Start of Block

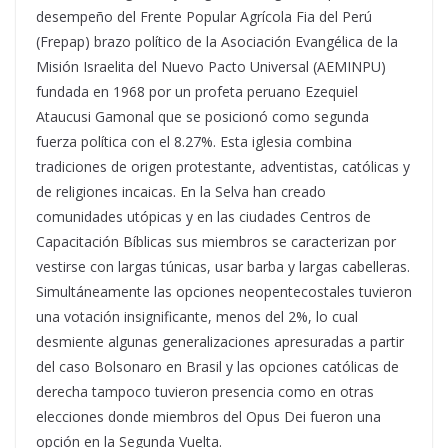
desempeño del Frente Popular Agrícola Fia del Perú
(Frepap) brazo político de la Asociación Evangélica de la
Misión Israelita del Nuevo Pacto Universal (AEMINPU)
fundada en 1968 por un profeta peruano Ezequiel
Ataucusi Gamonal que se posicionó como segunda
fuerza política con el 8.27%. Esta iglesia combina
tradiciones de origen protestante, adventistas, católicas y
de religiones incaicas. En la Selva han creado
comunidades utópicas y en las ciudades Centros de
Capacitación Bíblicas sus miembros se caracterizan por
vestirse con largas túnicas, usar barba y largas cabelleras.
Simultáneamente las opciones neopentecostales tuvieron
una votación insignificante, menos del 2%, lo cual
desmiente algunas generalizaciones apresuradas a partir
del caso Bolsonaro en Brasil y las opciones católicas de
derecha tampoco tuvieron presencia como en otras
elecciones donde miembros del Opus Dei fueron una
opción en la Segunda Vuelta.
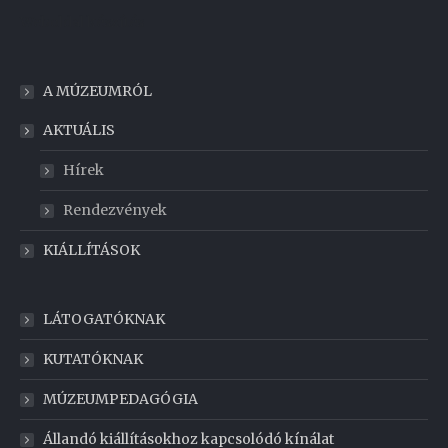
Weboldal készítés
A MÚZEUMRÓL
AKTUÁLIS
Hírek
Rendezvények
KIÁLLÍTÁSOK
LÁTOGATÓKNAK
KUTATÓKNAK
MÚZEUMPEDAGÓGIA
Állandó kiállításokhoz kapcsolódó kínálat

End of Block

Task details
Reproduce all entries above exactly, minus the images.

Task answer
desempeño del Frente Popular Agrícola Fia del Perú
(Frepap) brazo político de la Asociación Evangélica de la
Misión Israelita del Nuevo Pacto Universal (AEMINPU)
fundada en 1968 por un profeta peruano Ezequiel
Ataucusi Gamonal que se posicionó como segunda
fuerza política con el 8.27%. Esta iglesia combina
tradiciones de origen protestante, adventistas, católicas y
de religiones incaicas. En la Selva han creado
comunidades utópicas y en las ciudades Centros de
Capacitación Bíblicas sus miembros se caracterizan por
vestirse con largas túnicas, usar barba y largas cabelleras.
Simultáneamente las opciones neopentecostales tuvieron
una votación insignificante, menos del 2%, lo cual
desmiente algunas generalizaciones apresuradas a partir
del caso Bolsonaro en Brasil y las opciones católicas de
derecha tampoco tuvieron presencia como en otras
elecciones donde miembros del Opus Dei fueron una
opción en la Segunda Vuelta.
Weboldal készítés
A MÚZEUMRÓL
AKTUÁLIS
Hírek
Rendezvények
KIÁLLÍTÁSOK
LÁTOGATÓKNAK
KUTATÓKNAK
MÚZEUMPEDAGÓGIA
Állandó kiállításokhoz kapcsolódó kínálat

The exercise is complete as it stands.